My parents vaccinated me and I'm normal (mostly), so I'm not mad at them. Plus, my mother points out that she herself saw crippling cases of polio as a child that just plain don't exist now. It is possible that natural parents today are afforded the option to not vaccinate their children because all of us got our shots. While getting mad at the system, we should also be thankful that vaccinations worked so well. German measles, mumps, polio—we are blessed to not know what these diseases even entail.
As children, you and I did not get to choose if we wanted to be vaccinated. With a dripping, three-inch needle aimed at our buttocks, which of us would have decided in the affirmative?! So as an adult, I'm taking satisfaction in knowing that this time, I get to choose. And for that reason alone, darn it, I'm going to.
I checked out what these vaccines really are. In my perspective, they are comparable to homeopathic medicine in concept: "Like cures like." A sample of the virus (live or dead) is weakened or diluted, then injected into the body so that it builds its own antibodies and immunity to the virus. In homeopathy, however, the weakening and dilution is accomplished in water, while in traditional vaccines, the weakening is done by repeatedly passing the virus through monkey tissue, chicken embryos or (cover your eyes, sensitive ones) the aborted remains of human fetuses. Traditional vaccines are then stabilized with ingredients such as formaldehyde, hydrochloric acid, aluminum and thimerosal, a mercury derivative. That three-inch needle suddenly seems like the least of my concerns.

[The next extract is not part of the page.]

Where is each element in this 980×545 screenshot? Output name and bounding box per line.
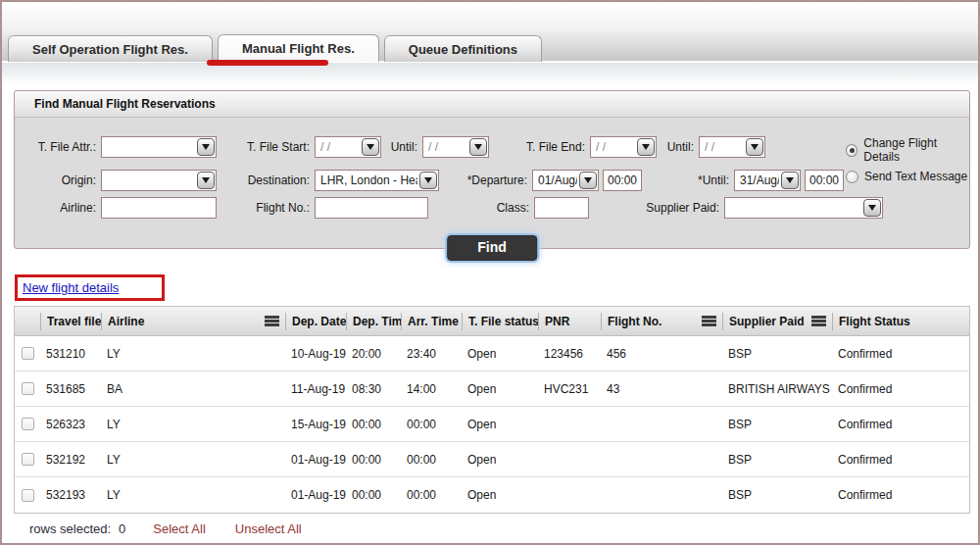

The credible and educational Travelers’ Health section of the Centers for Disease Control and Prevention website recommends that travelers to Thailand vaccinate for hepatitis A, hepatitis B, typhoid and Japanese encephalitis. As an avid eco-traveler, doing volunteer work in rural areas with endangered Asian elephants in the jungles of this developing country, I take health warnings very seriously. I know first-hand how easy it is to be bedridden from drinking water parasites in a foreign country (oh, how I know), and it scares me to think it might be that easy to walk away with typhoid as well. At the same time, my vegan lifestyle does not savor the vaccine machine's animal-cruelty practices, nor do I consider embalming fluid a part of a living foodist's (or living person's) healthy menu.
To vaccinate or not to vaccinate? While there are no guarantees either way, the good news is that my destination, in this case Thailand, allows travelers to make these decisions for themselves. I have not yet been to Africa to volunteer with the wild elephants there—even though I desperately want to—because vaccination is required for a visa. And I am not ready to make that decision yet. I personally have survived though two volunteer trips to Thailand, exploring rural Brazil and numerous undeveloped South Caribbean islands and remain vaccine-free. Which is a big response-ability—one I have chosen to educate myself about and activate my behavior to reflect. I am grateful for the option of vaccine-free travel.
[Please note: This column tells the story of one person’s experience. It is not meant to offer medical advice. Please talk with your doctor before making any medical decision. – Ed.]